Rispetto per lo spirito
Moltissimi credono che esista un principio metafisico/ultraterreno che
pervade l’essere umano e/o altre parti della realtà fenomenica:
alcuni riconducono queste convinzioni a specifiche religioni, mentre
altri coltivano una ricerca spirituale pura e priva di preconcetti o
dogmi. Come vedremo meglio nel prossimo paragrafo non occorre fare ricorso ad alcun tipo di realtà metafisica per affermare i diritti degli animali (o dell’ambiente); tuttavia è mia convinzione che i tempi siano maturi per una comprensione globale del fenomeno dell’esistenza e per unificare le molteplici discipline che la studiano, onde trarre l’esatta consapevolezza di chi siamo e del nostro ruolo nell’universo e, di conseguenza, nei rapporti con ciò che è “altro da noi”. Anche le religioni
più datate, tanto quelle occidentali quanto quelle orientali,
contengono riferimenti alla pratica del vegetarismo, alla non violenza
nei confronti degli animali e all’astensione dal provocare loro
sofferenza: perfino la religione cattolica delle origini, prima di passare
dai filtri e dai magli delle revisioni di natura politica dell’età
di Costantino, rifiutava il consumo di cibi animali, basandosi sugli
insegnamenti di Gesù. Ma, al di là delle religioni, è oggi possibile indagare la natura dello spirito e dell’invisibile anche attraverso metodi scientifici, quali la fisica (astrofisica, fisica quantistica, etc.) e la psicoterapia regressiva: che esistano realtà non percettibili ai sensi umani è ormai risaputo da lungo tempo, mentre ogni giorno di più si comprende che tutto ciò che una volta era considerato mito, magia, paranormale, superstizione o religione, rappresenta soltanto quella parte dell’universo che normalmente, pur esistendo, non siamo in grado di cogliere sensorialmente. In questo universo ultrasensibile la maggior parte della materia/energia, suggerisce oggi la fisica, è invisibile: lo “spirito”, pertanto, non rappresenta nulla di trascendentale, ma semplicemente una forma di energia che la tecnologia contemporanea non ci rende ancora in grado di cogliere, al pari di quegli universi paralleli teorizzati da una parte sempre più ampia dei fisici odierni. Il principio spirituale che anima l’uomo non differisce da quello che pervade l’intero universo: che noi ne siamo creatori o creati, infatti, giocoforza i suoi elementi e modi di esistere sono analoghi ai nostri e affermare il contrario sarebbe paradossale come dire che un figlio non ha nulla a che vedere con la propria madre (o viceversa). Va da sé che, essendo tutti partecipi della medesima energia, tutti noi riceviamo un beneficio dal suo accrescimento, dalla sua tutela, mentre tutti noi veniamo danneggiati dalla sua lesione: illudersi che dal male che arrechiamo a qualunque parte dell’esistente possa avvantaggiarci è molto miope e, anzi, probabilmente supera perfino il confine con la cecità più assoluta. 4.

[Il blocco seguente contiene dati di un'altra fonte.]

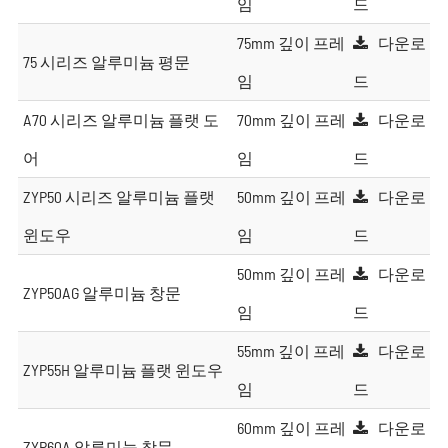
임
드
75mm 깊이 프레
다운로
75 시리즈 알루미늄 평문
임
드
A70 시리즈 알루미늄 플랫 도
70mm 깊이 프레
다운로
어
임
드
ZYP50 시리즈 알루미늄 플랫
50mm 깊이 프레
다운로
윈도우
임
드
50mm 깊이 프레
다운로
ZYP50AG 알루미늄 창문
임
드
55mm 깊이 프레
다운로
ZYP55H 알루미늄 플랫 윈도우
임
드
60mm 깊이 프레
다운로
ZYP60A 알루미늄 창문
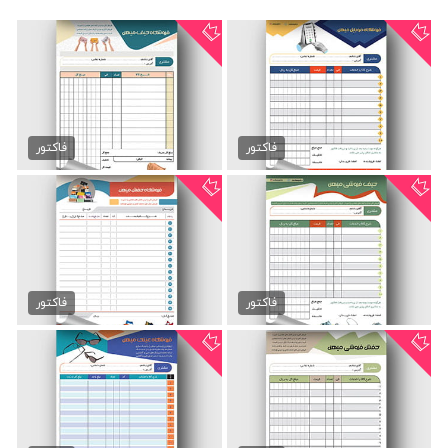
فاکتور فروشگاه موبایل لایه...
فاکتور کیف زنانه لایه باز
89,000 تومان
89,000 تومان
فاکتور
فاکتور
فاکتور فروشگاه کیف لایه باز
فاکتور کفش لایه باز
45,000 تومان
89,000 تومان
فاکتور
فاکتور
فاکتور فروشگاه کفش
فاکتور فروشگاه عینک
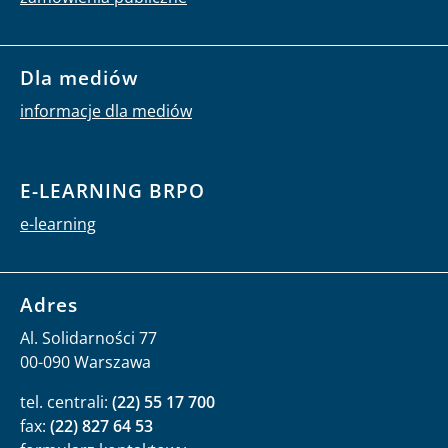
Dla mediów
informacje dla mediów
E-LEARNING BRPO
e-learning
Adres
Al. Solidarności 77
00-090 Warszawa
tel. centrali:
(22) 55 17 700
fax:
(22) 827 64 53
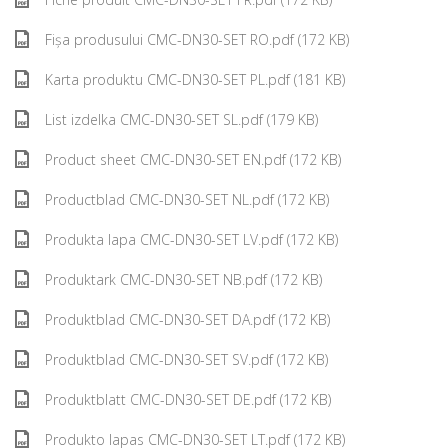
Fișa produsului CMC-DN30-SET RO.pdf (172 KB)
Karta produktu CMC-DN30-SET PL.pdf (181 KB)
List izdelka CMC-DN30-SET SL.pdf (179 KB)
Product sheet CMC-DN30-SET EN.pdf (172 KB)
Productblad CMC-DN30-SET NL.pdf (172 KB)
Produkta lapa CMC-DN30-SET LV.pdf (172 KB)
Produktark CMC-DN30-SET NB.pdf (172 KB)
Produktblad CMC-DN30-SET DA.pdf (172 KB)
Produktblad CMC-DN30-SET SV.pdf (172 KB)
Produktblatt CMC-DN30-SET DE.pdf (172 KB)
Produkto lapas CMC-DN30-SET LT.pdf (172 KB)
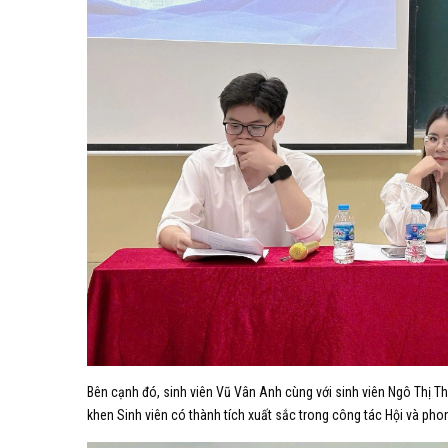
Bên cạnh đó, sinh viên Vũ Vân Anh cùng với sinh viên Ngô Thị Th
khen Sinh viên có thành tích xuất sắc trong công tác Hội và ph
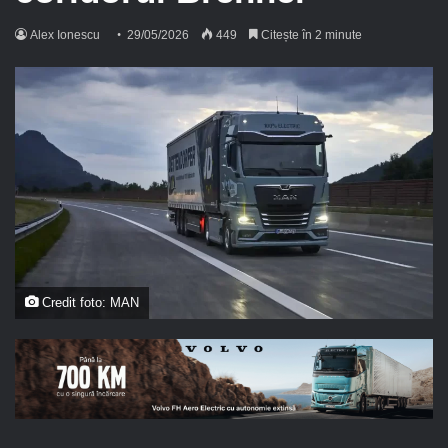
Alex Ionescu
29/05/2026
449
Citește în 2 minute
Credit foto: MAN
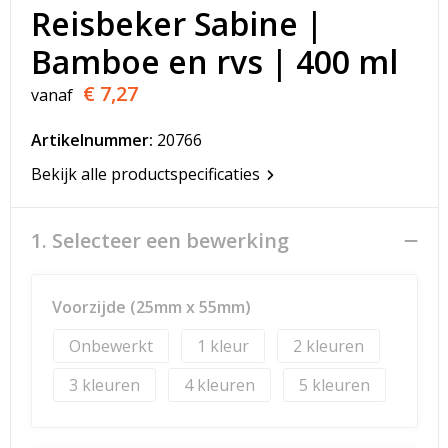
T-Shirts
Reisbeker Sabine |
Bamboe en rvs | 400 ml
Veiligheidsvesten en Veiligheidshesjes
€ 7,27
vanaf
Vesten
Artikelnummer:
20766
Werkkleding sets
Bekijk alle productspecificaties
Gehoorbescherming
1. Selecteer een bewerking
Voorzijde (25mm x 55mm)
Onbewerkt
1
2
3
4
5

Rispetto per gli animali non umani
Purtroppo la maggior parte degli esseri umani non agisce per finalità
altruistiche, ma basandosi in primo luogo sul proprio interesse (benchè,
come sopra detto, ciò sia illusorio): per questo motivo, nell’esporre
le ragioni del veganismo, ho inteso anteporre le ragioni più
egoistiche.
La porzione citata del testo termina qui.